That’s the latest outlook of the International Monetary Fund, which predicts the world economy will expand 4.8 percent this year and 4.2 percent next year. That growth would far surpass last year’s 0.6 percent decline, the worst since World War II. The IMF’s forecast for worldwide growth this year is 0.2 percentage point more than its previous estimate in July.
The international lending agency predicts the U.S. economy will grow 2.6 percent this year, below its previous estimate of 3.3 percent, and 2.3 percent next year.
The agency said the global economy will require a balancing act. Countries with huge trade and budget deficits such as the United States will need to boost exports. Countries with big trade surpluses such as China must reduce their dependency on exports and boost domestic demand.
Treasury Secretary Timothy F. Geithner on Wednesday stepped up pressure on China to make more progress in moving toward flexible exchange rates. Mr. Geithner said it is particularly important to see appreciation in countries where the currency is significantly undervalued.
Mr. Geithner did not mentioned China, but his speech at the Brookings Institution clearly was directed at the world’s second-largest economy.
The IMF prediction of 2.6 percent growth for the United States this year is historically weak coming after a recession. It marks a sharp reversal from the 2.6 percent decline in U.S. activity last year. That was the steepest drop since 1946. The U.S. forecast is down from a 3.3 percent projection the IMF made in July.

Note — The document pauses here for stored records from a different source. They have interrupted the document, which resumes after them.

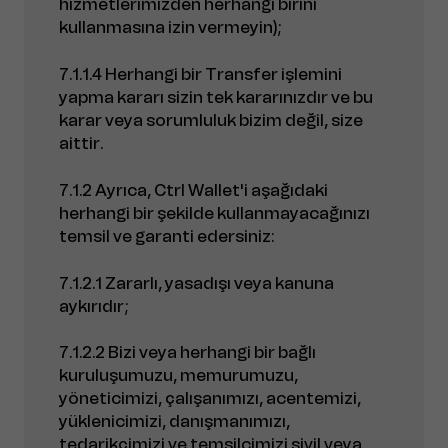
hizmetlerimizden herhangi birini
kullanmasına izin vermeyin);
7.1.1.4 Herhangi bir Transfer işlemini
yapma kararı sizin tek kararınızdır ve bu
karar veya sorumluluk bizim değil, size
aittir.
7.1.2 Ayrıca, Ctrl Wallet'i aşağıdaki
herhangi bir şekilde kullanmayacağınızı
temsil ve garanti edersiniz:
7.1.2.1 Zararlı, yasadışı veya kanuna
aykırıdır;
7.1.2.2 Bizi veya herhangi bir bağlı
kuruluşumuzu, memurumuzu,
yöneticimizi, çalışanımızı, acentemizi,
yüklenicimizi, danışmanımızı,
tedarikçimizi ve temsilcimizi sivil veya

But the U.S. economy slowed sharply in late spring and summer this year as the European debt crisis shook the confidence of investors and businesses. The IMF’s forecast of 2.3 percent U.S. growth for 2011 is down from its 3 percent estimate in July.
Growth prospects are even weaker in Europe. The 16 nations that use the euro will see their economies average 1.7 percent growth this year and 1.5 percent next year, the IMF said. Still, both those forecasts are upgrades from July, following a debt crisis that began in Greece and threatened to widen throughout Europe.
Growth in Japan is projected to be 2.8 percent in 2010 and 1.5 percent in 2011. Its 2011 estimate was trimmed because Japan still is struggling to emerge from nearly two decades of anemic growth.
Combined, advanced economies such as the United States and Europe are forecast to grow 2.7 percent this year and 2.2 percent next year.
By contrast, emerging and developing economies such as those in China, Russia, Eastern Europe and Latin America are expected to expand 7.1 percent this year and 6.4 percent in 2011 — more than double the growth rates of the advanced economies.